__Data entries__:
━━━━
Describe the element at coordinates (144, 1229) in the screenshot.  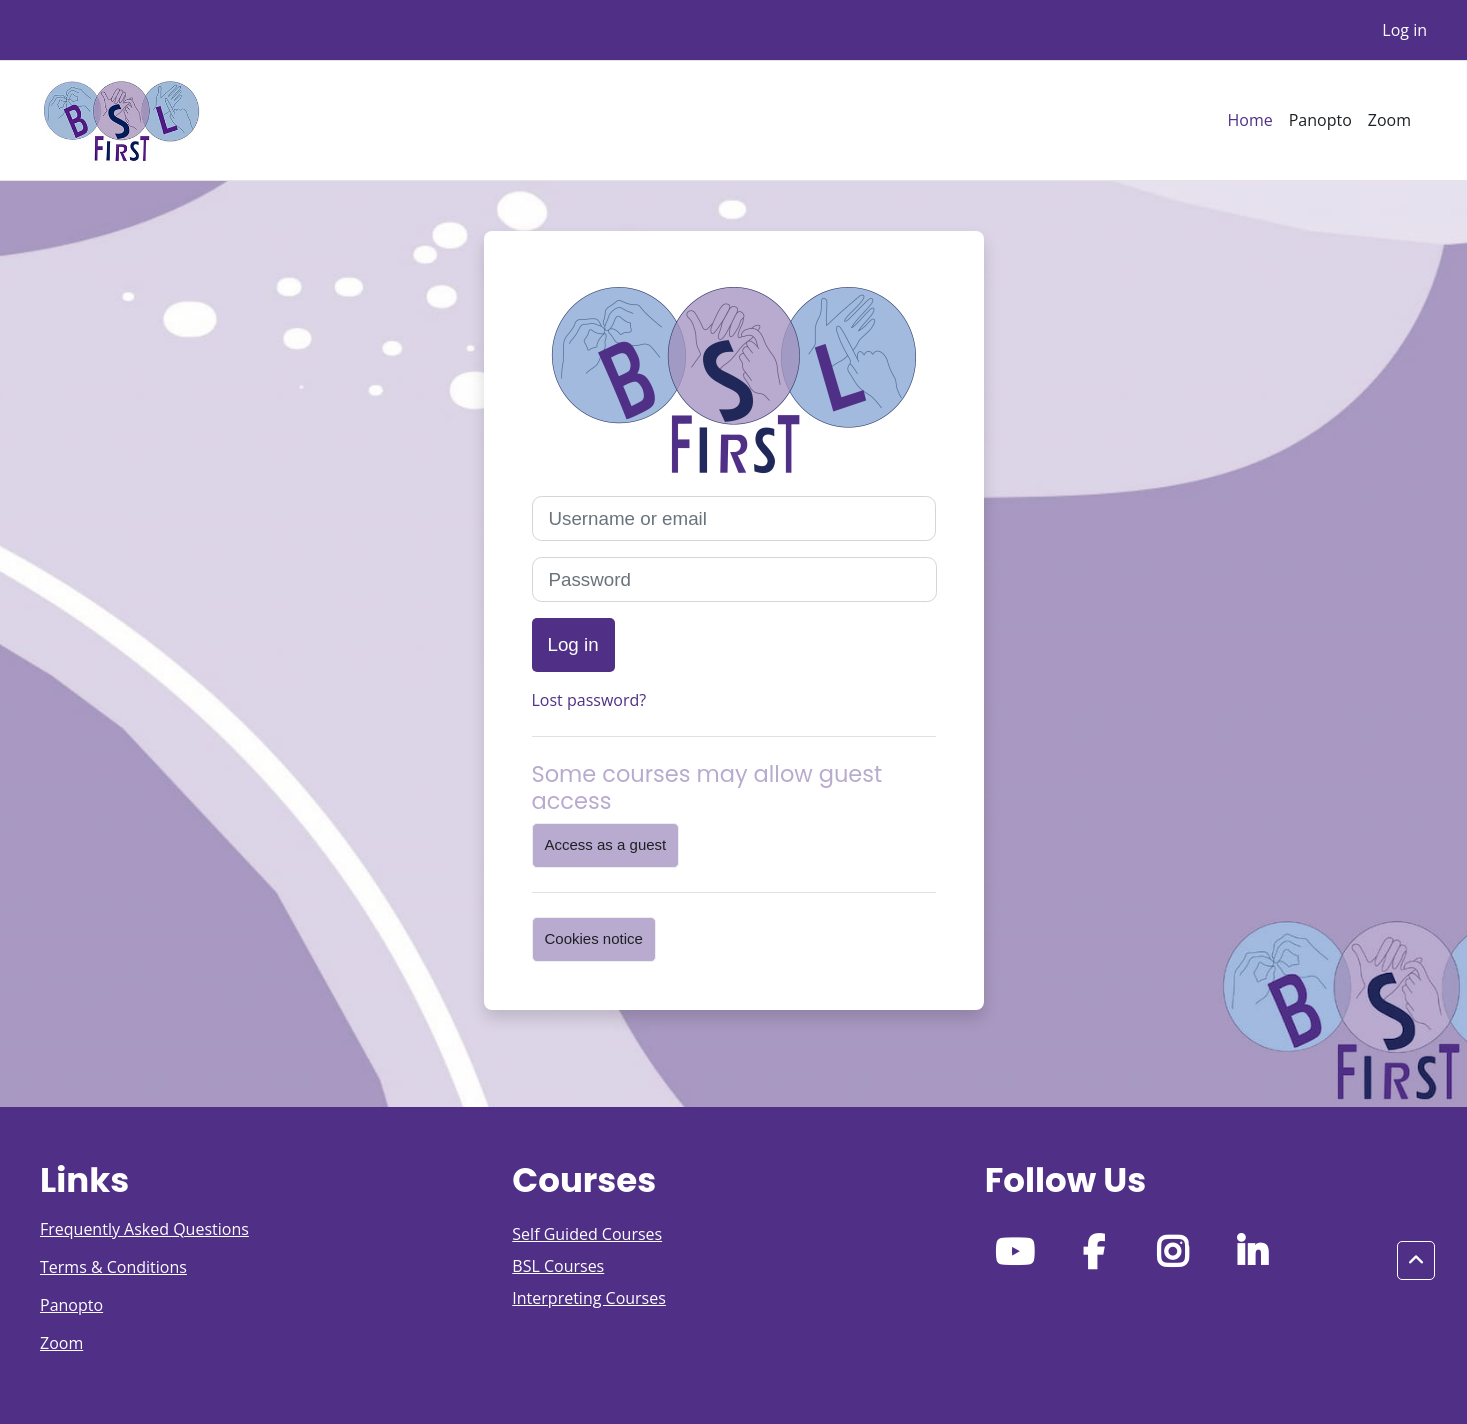
I see `Frequently Asked Questions` at that location.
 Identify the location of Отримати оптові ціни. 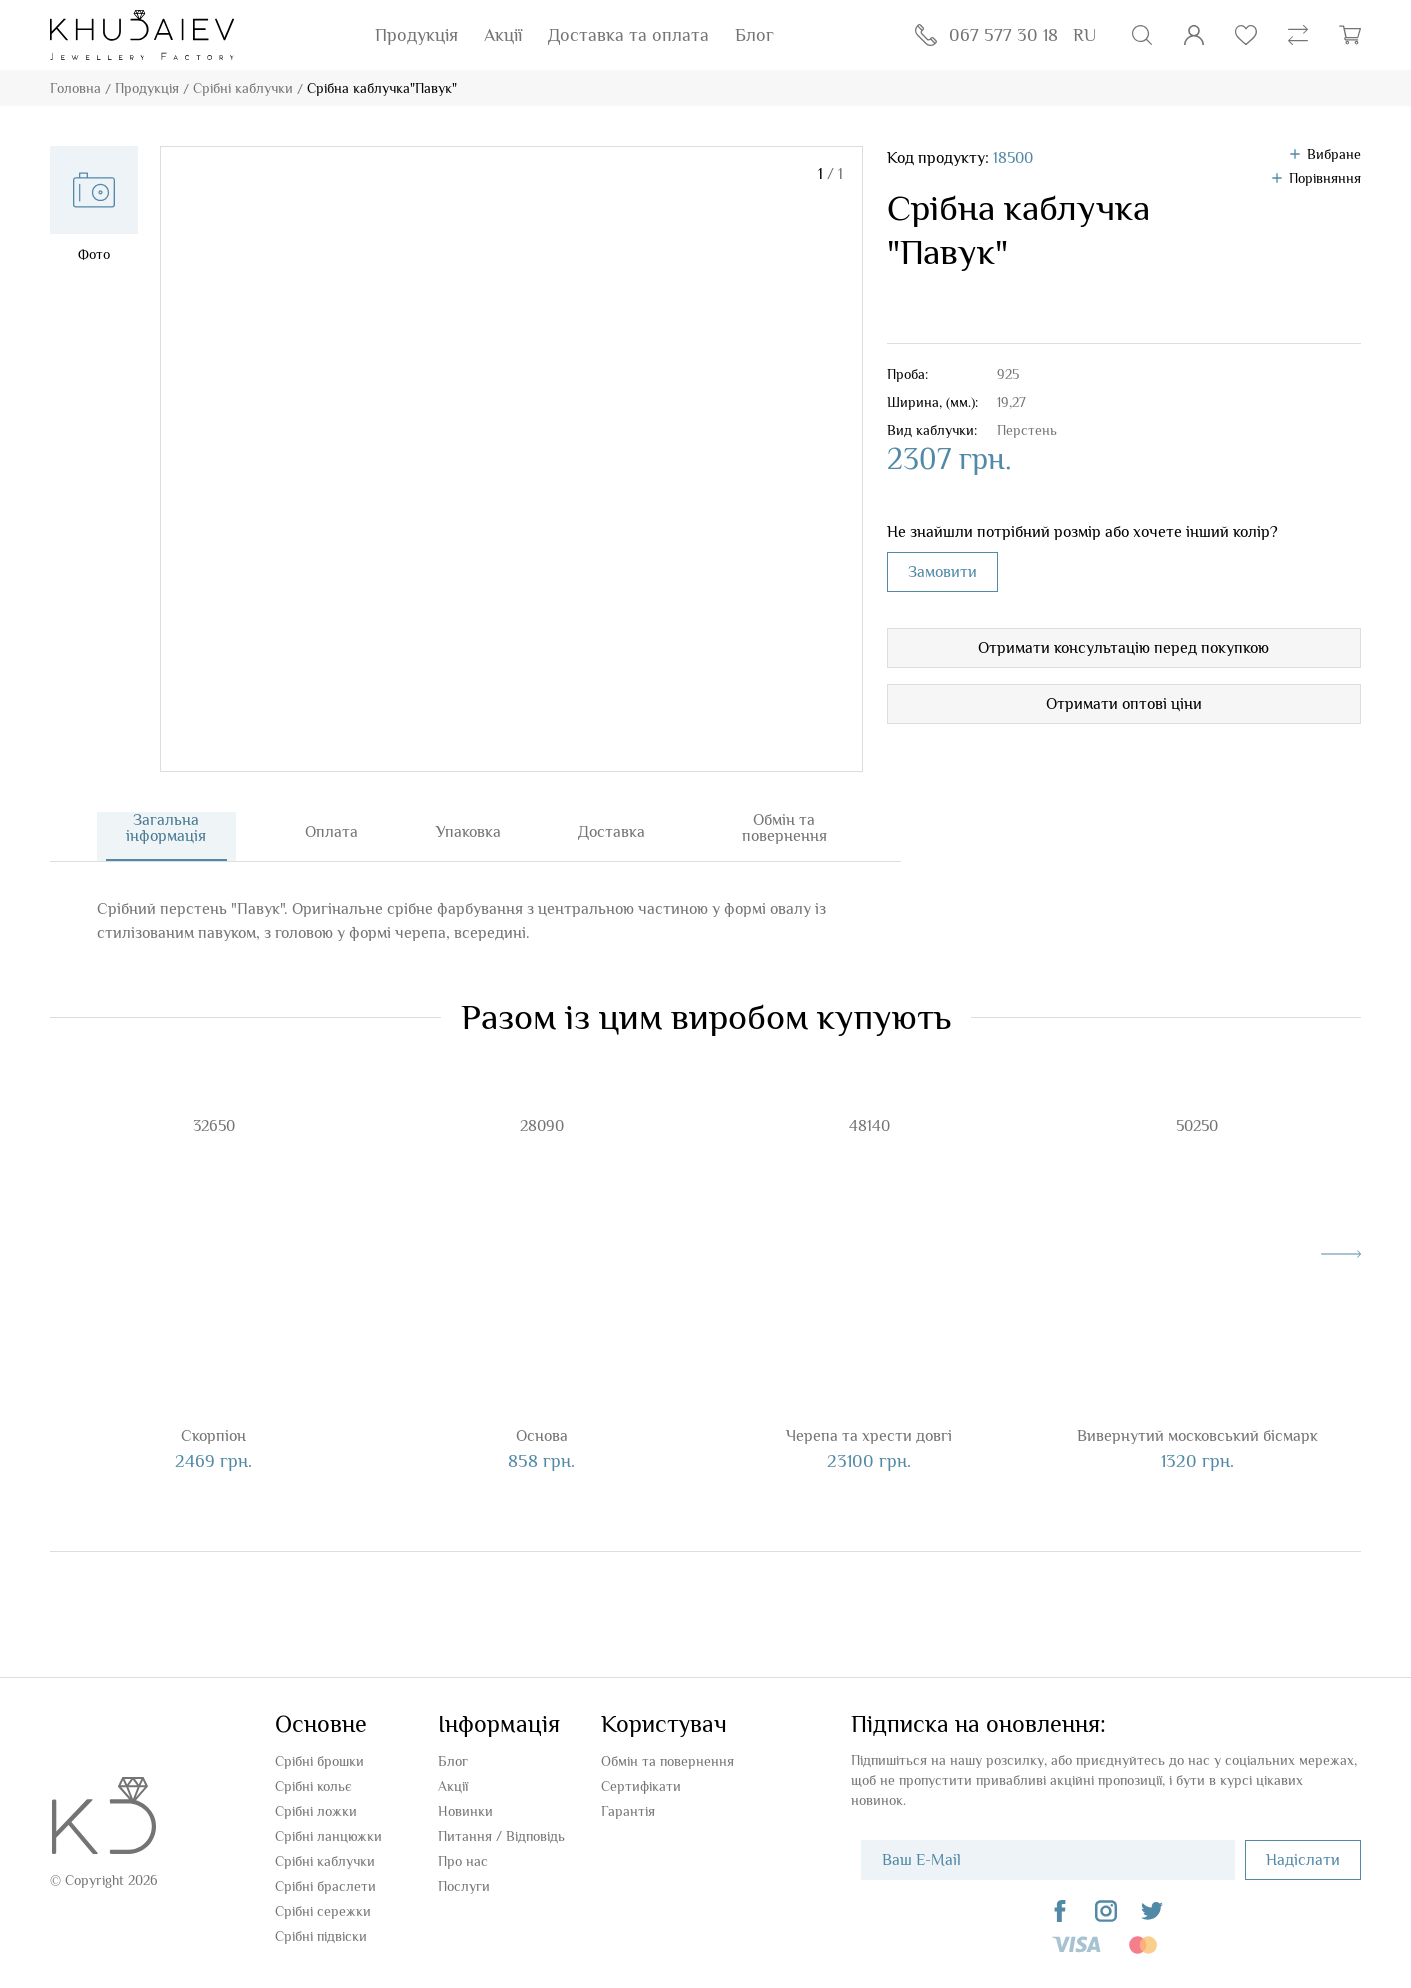
(1124, 704).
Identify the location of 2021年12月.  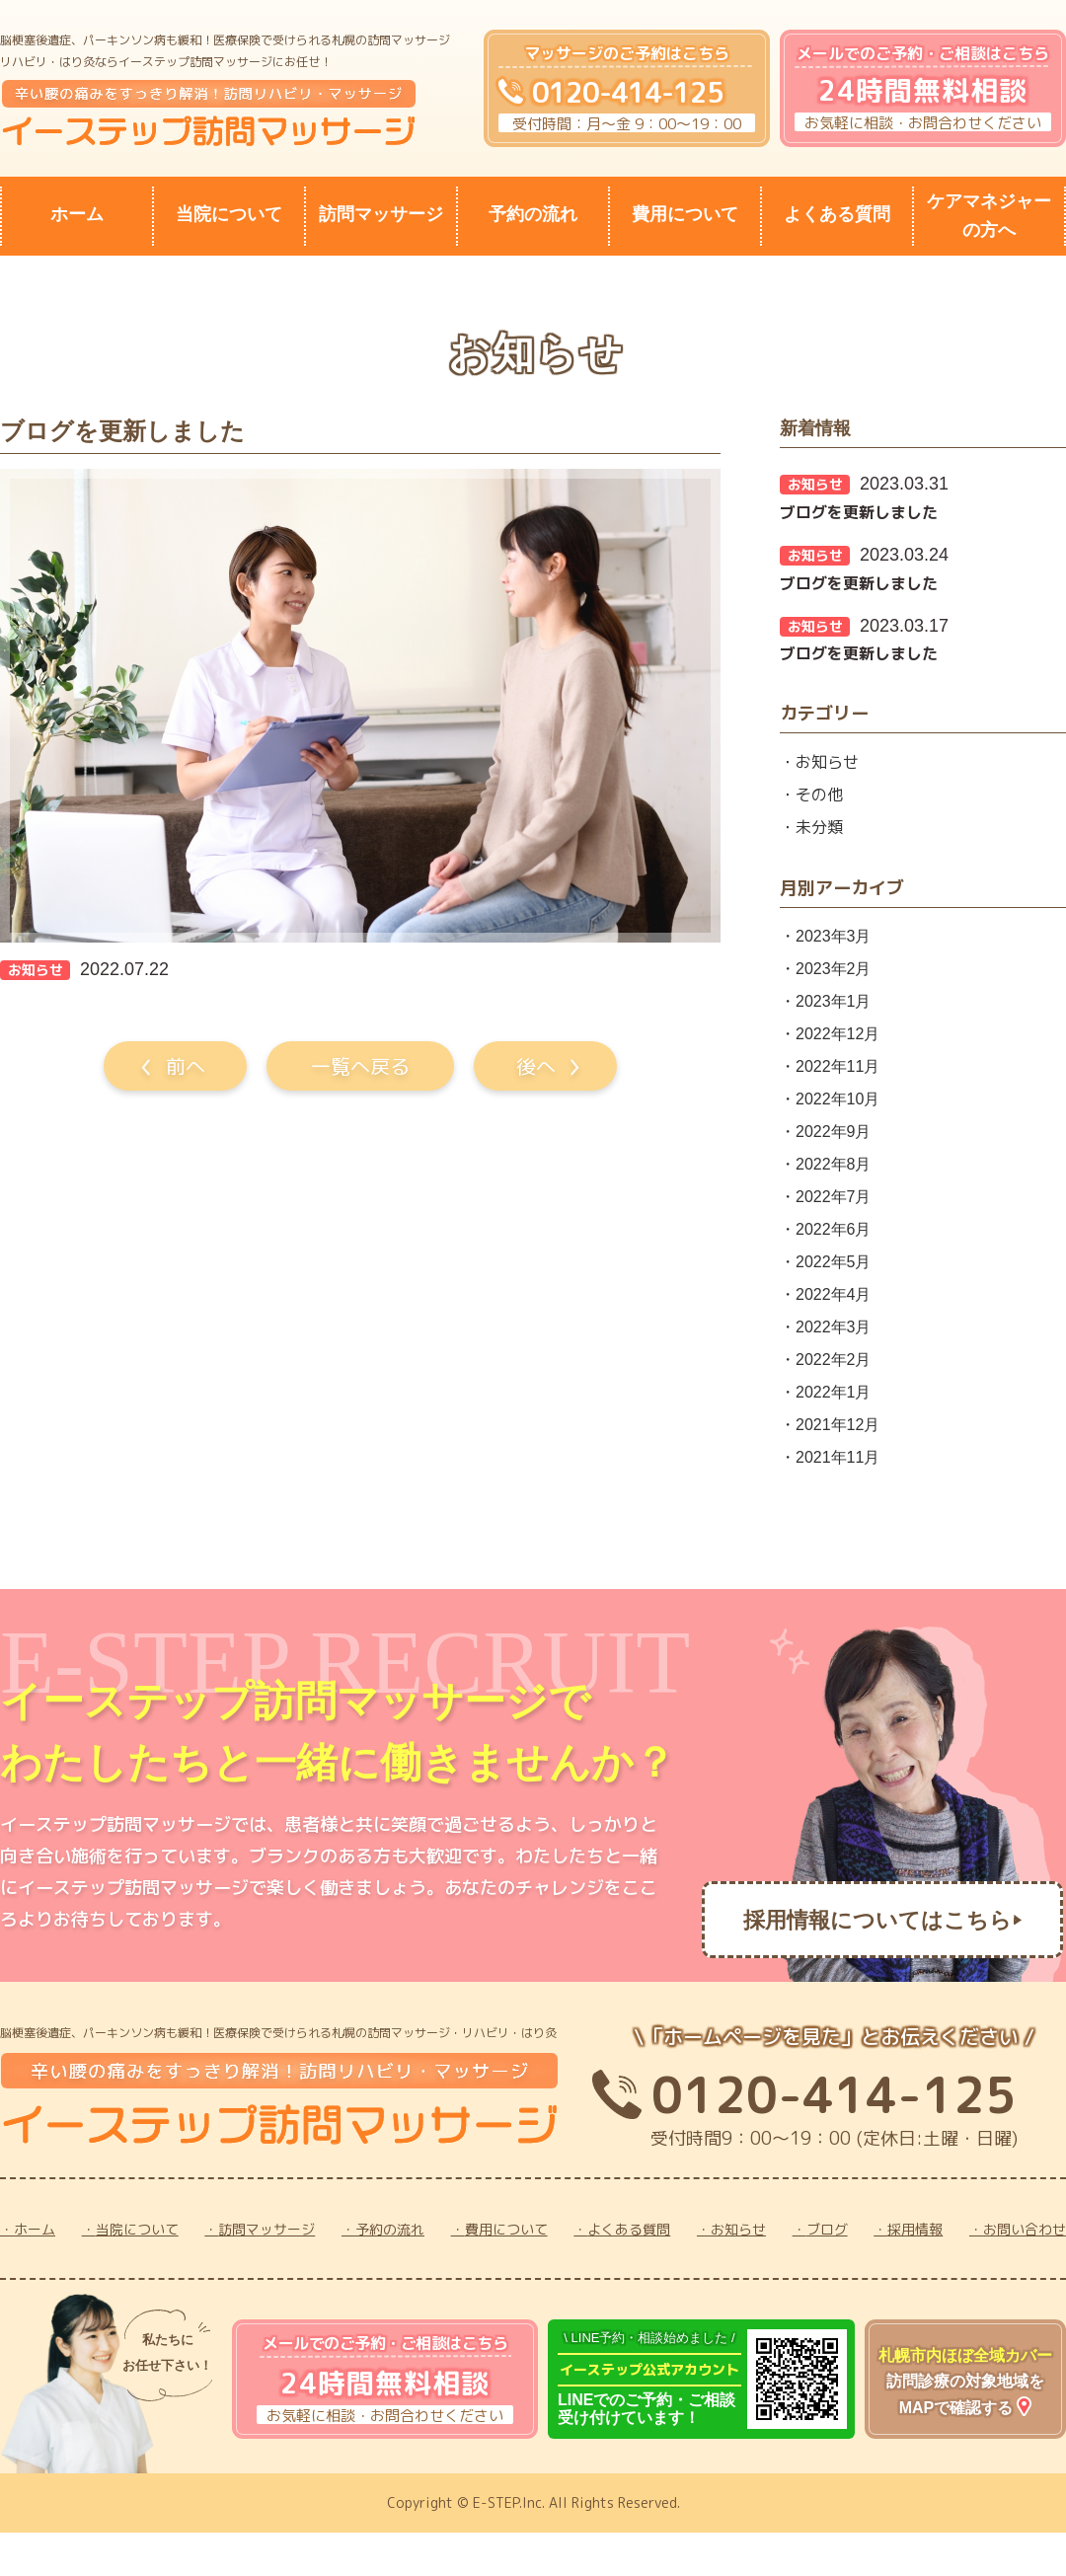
━━━━
__WHAT TO WORK ON__:
Set each line of the records down again exactly as it reads. Omit the pictures.

__ANSWER BELOW__:
Describe the element at coordinates (144, 1229) in the screenshot.  
I see `Frequently Asked Questions` at that location.
 Identify the location of Отримати оптові ціни. 
(1124, 704).
Identify the location of 2021年12月.  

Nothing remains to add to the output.